Despite fewer permits overall, the board did approve some needed antlerless hunts to address urban deer issues in places like Price and Oak City. Jones explained that those new hunts were created to "reduce depredation on private lands" in addition to handling urban deer issues and decreasing the odds of chronic wasting disease spreading.
Other big game hunting changes
The board also approved increases in other hunts, where survival rates and populations aren't as dire as deer. The number of general any bull elk permits was set at 17,500, which is 2,500 more than last year, while the number of antlerless elk permits rose by 225 to 8,285 permits in 2021 and limited-entry bull elk permits were increased slightly from 2,948 to 2,990.
General spike bull elk and youth any bull elk permits were unchanged.
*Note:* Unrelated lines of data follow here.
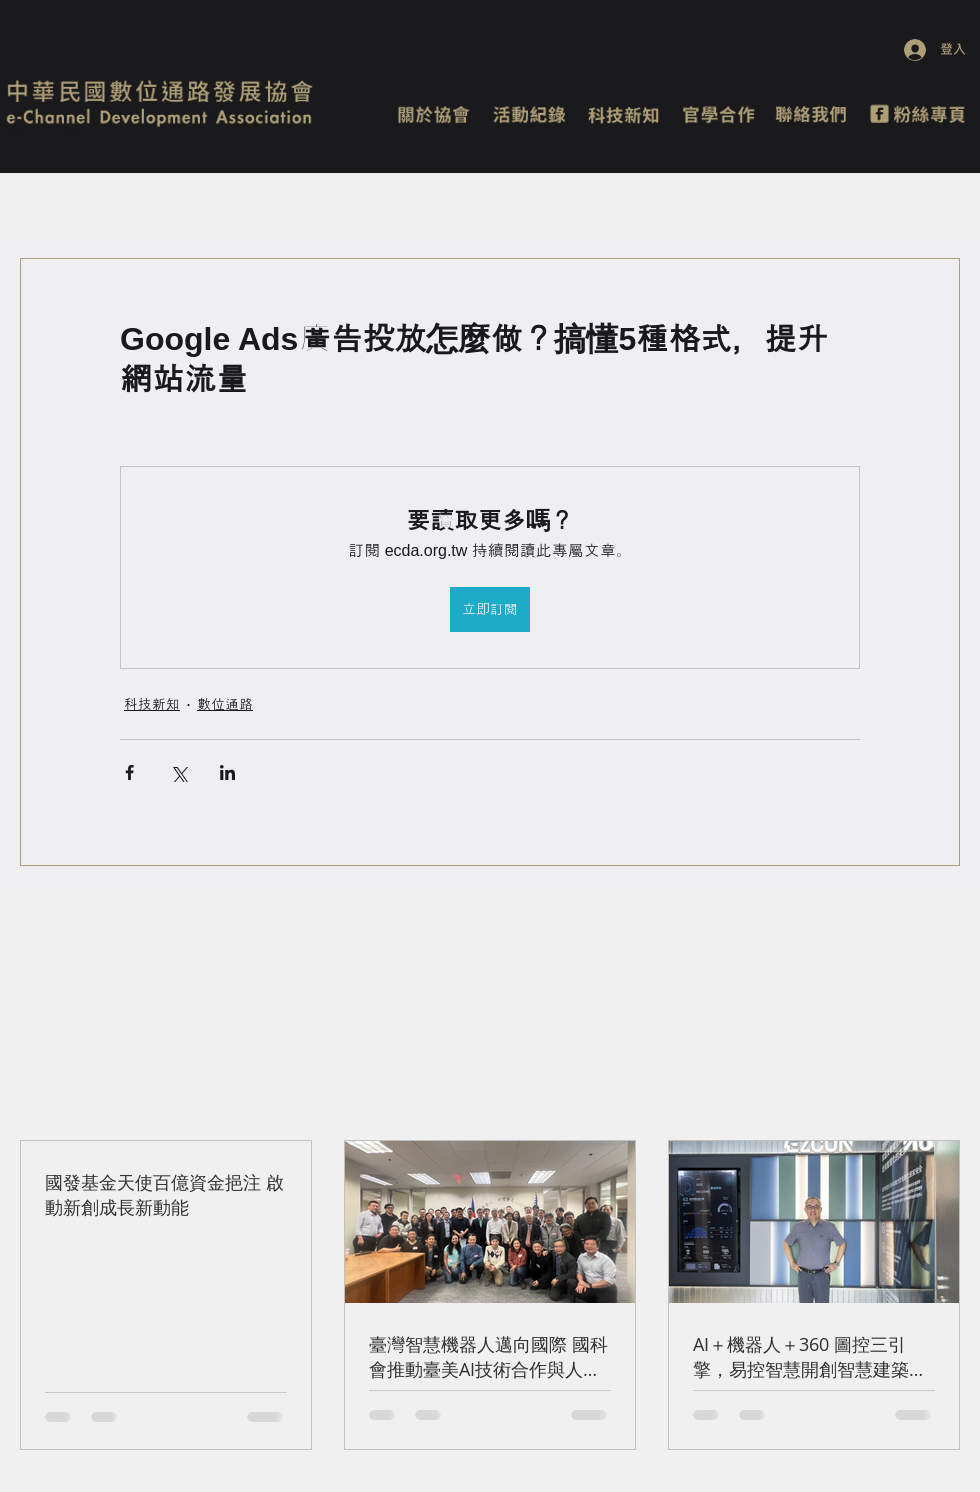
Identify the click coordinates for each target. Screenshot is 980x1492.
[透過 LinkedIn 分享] (227, 772)
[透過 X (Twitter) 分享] (178, 772)
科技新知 (152, 704)
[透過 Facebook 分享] (129, 772)
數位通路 (225, 704)
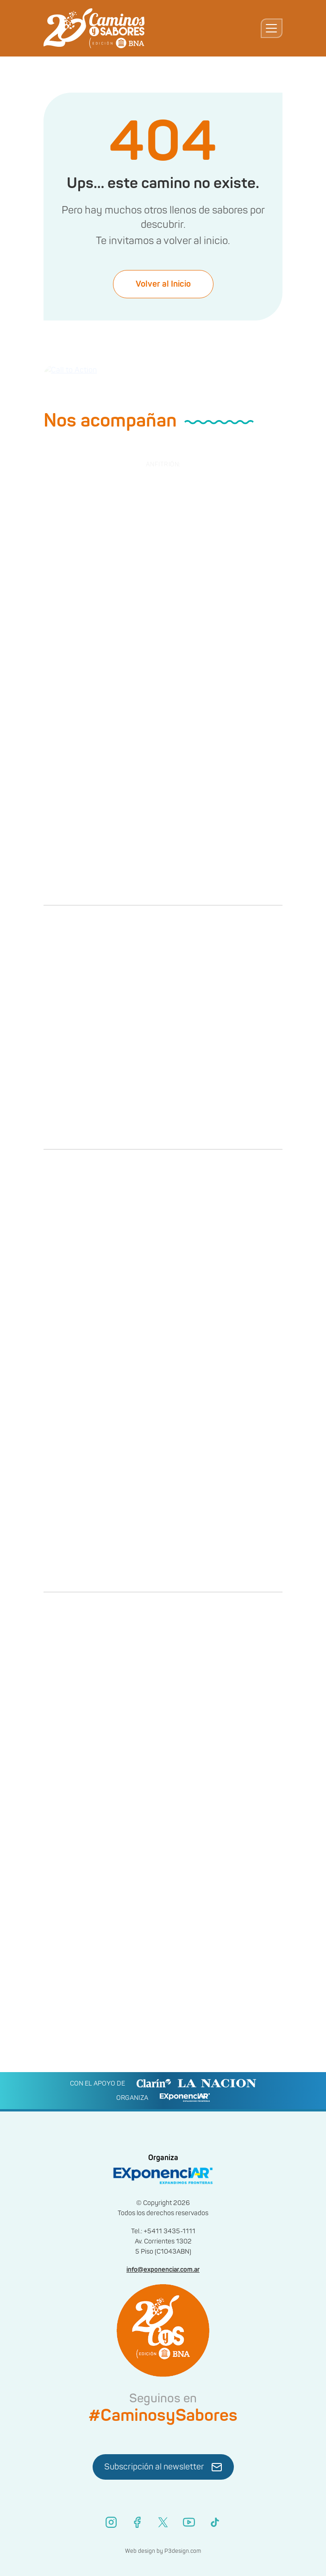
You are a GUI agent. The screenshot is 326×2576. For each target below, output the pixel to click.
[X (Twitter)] (163, 2522)
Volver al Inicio (163, 289)
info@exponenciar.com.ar (163, 2270)
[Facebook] (137, 2522)
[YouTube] (189, 2522)
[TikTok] (215, 2522)
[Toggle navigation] (271, 28)
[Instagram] (111, 2522)
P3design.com (182, 2551)
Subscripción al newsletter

The division will offer 15,000 spike bull elk permits and 500 youth any bull elk permits.
The number of buck pronghorn permits also rose, from 1,147 in 2020 to 1,173 in 2021. The number of doe pronghorn permits, on the other hand, was cut from 525 to 404.
Other big game permit changes:
- Desert bighorn sheep permits were set at 81 (three more than 2020)
- Rocky Mountain bighorn sheep permits were set at 67 (two more than 2020)
- Rocky Mountain bighorn sheep ewe permits were set at 10 (same as 2020)
- Bison permits were set at 146 (49 more than 2020)
- Bull moose permits were set 112 (five more than 2020)
- Antlerless moose permits were set at 15 (16 fewer than 2020)
- Mountain goat permits were set at 120 (two fewer than 2020)
Aside from permits, the board approved a plan for the DWR to provide information about the best ways to hunt bison this year and for the agency to provide a mandatory ethics and informational orientation for bison hunters beginning in 2022.
The motion was brought forward by board member Karl Hirst, who explained that hunting bison can be tricky if a hunter aims for the wrong locations on the animal's body.
"They die really easy if you hit them good; they don't if you hit them bad," he said. "I just think regardless of weapon, we need an orientation on where to shoot these things. Most of the shots go high and that is terrible."
After some debate on the need for a course, they settled on a plan to push the course for bison hunters in 2022 and provide informational material for this year.
All of the big game hunting seasons begin later this year.